> _Assignment_: Transcribe each record word for word. Skip the images.

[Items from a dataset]
= = =

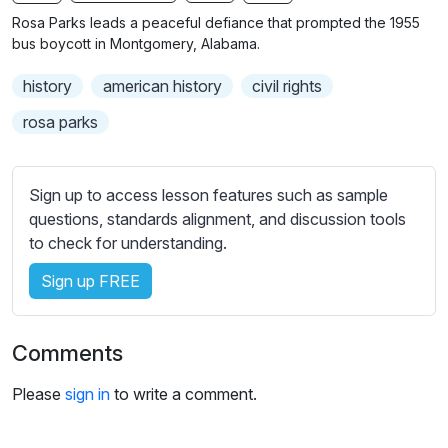
n
f
b
Rosa Parks leads a peaceful defiance that prompted the 1955
g
u
t
bus boycott in Montgomery, Alabama.
s
l
i
history
american history
civil rights
t
l
l
s
rosa parks
e
c
s
r
s
Sign up to access lesson features such as sample
e
e
questions, standards alignment, and discussion tools
e
t
to check for understanding.
n
t
i
Sign up FREE
n
g
Comments
s
Please
sign in
to write a comment.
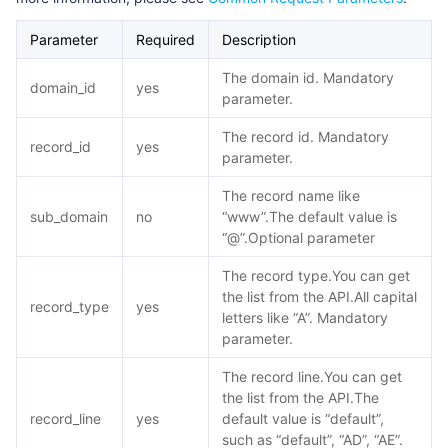
Parameter
Required
Description
The domain id. Mandatory
domain_id
yes
parameter.
The record id. Mandatory
record_id
yes
parameter.
The record name like
sub_domain
no
“www”.The default value is
“@”.Optional parameter
The record type.You can get
the list from the API.All capital
record_type
yes
letters like “A”. Mandatory
parameter.
The record line.You can get
the list from the API.The
record_line
yes
default value is “default”,
such as “default”, “AD”, “AE”.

= = =

> _Solution below_:
n
f
b
Rosa Parks leads a peaceful defiance that prompted the 1955
g
u
t
bus boycott in Montgomery, Alabama.
s
l
i
history
american history
civil rights
t
l
l
s
rosa parks
e
c
s
r
s
Sign up to access lesson features such as sample
e
e
questions, standards alignment, and discussion tools
e
t
to check for understanding.
n
t
i
Sign up FREE
n
g
Comments
s
Please
sign in
to write a comment.
Parameter
Required
Description
The domain id. Mandatory
domain_id
yes
parameter.
The record id. Mandatory
record_id
yes
parameter.
The record name like
sub_domain
no
“www”.The default value is
“@”.Optional parameter
The record type.You can get
the list from the API.All capital
record_type
yes
letters like “A”. Mandatory
parameter.
The record line.You can get
the list from the API.The
record_line
yes
default value is “default”,
such as “default”, “AD”, “AE”.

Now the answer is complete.